A few weeks ago, I sent an appeal letter to every member of our parish. I wrote about the theme of our stewardship season, “Wonder, love and praise,” which comes from Charles Wesley’s immortal hymn. And I wrote of our calling as a parish church: We are called to foster wonder, to learn to love our neighbors, and to praise God. This is one calling, and not three separate callings, because each of those items is really an aspect of the same thing. Wonder is about an encounter with the living God. We believe that God is present to us in real ways in our real lives. A concentrated moment of God’s presence is our weekly gathering of Eucharist when we encounter Jesus in the bread and the wine. Our first response to the encounter with the living God is gratitude. This is why we call it Eucharist, Greek for Thanksgiving, in the first place. Along with gratitude comes praise, which is simply the expression of gratitude. We praise God through things like music. But, praising God is also a mindset that can and should inform the everyday actions of our lives. That is where learning to love our neighbors comes in. Scripture is clear: our love for God is expressed in our love for our neighbor. 1 John tells us that if we don’t love other people, we don’t actually love God, which inspired Dorothy Day to write these words: “I love God only as much as the person I love the least.”

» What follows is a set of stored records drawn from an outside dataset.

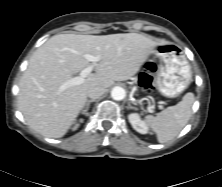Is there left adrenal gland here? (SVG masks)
Returning a JSON list of instances; mask_svg holds the SVG:
<instances>
[{
	"label": "left adrenal gland",
	"mask_w": 222,
	"mask_h": 187,
	"mask_svg": "<svg viewBox=\"0 0 222 187\" xmlns=\"http://www.w3.org/2000/svg\"><path fill=\"white\" fill-rule=\"evenodd\" d=\"M127 108H128V109H133L134 107H133V106L131 105V103L129 102Z\"/></svg>",
	"instance_id": "a2214340"
}]
</instances>
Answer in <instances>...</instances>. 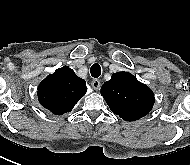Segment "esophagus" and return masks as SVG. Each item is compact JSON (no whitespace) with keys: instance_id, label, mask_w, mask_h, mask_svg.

Cultivating wonder and gratitude, extending real care to our neighbors, and learning to praise God in every detail of our lives—this is the hard work of being a Christian and a member of Holy Apostles. Charles Wesley’s song predicts that on the last day, along with all the saints, we will cast our golden crowns before the Jesus, the King of Kings and Lord of Lords, and that we will be lost in wonder, love, and praise. In the eternal moment of heaven, everything else will cease to matter, and we’ll be lost: gratitude and worship will come naturally, it will be the only thing we can possibly do. But in this world, oftentimes it is the opposite. We are lost in our daily preoccupations, our jobs and families, the cares, and trials of this life. That’s why EVERY Sunday is so great. Our weekly Sunday Eucharist is an opportunity to experience the splendor of heaven. For a few minutes at least, (and sometimes this takes practice) we can be lost in wonder, love and praise. In Sunday worship, praising and God and loving our neighbors should come easily to us. We should rush to honor each other and exchange the sign of God’s peace with each other. We should revel in our time of fellowship afterward and revel—just as much—In our time of prayer.
All of this is amplified this Sunday because it is the Sunday that we gather together our pledges of financial support for the parish. We have had several weeks of discernment and prayer. We have been asked to consider with gratitude the various gifts God has given us. And now we are provided with the opportunity to express our gratitude to God and express our mutual responsibility and care for each other and for this place of worship, prayer, and peace. After service we will revel together in the possibilities for mutual flourishing that our financial support can bring us. It’s all pretty exciting, and I am truly grateful to each of you for making this church community a place of wonder, love, praise; for making this church community a place to belong.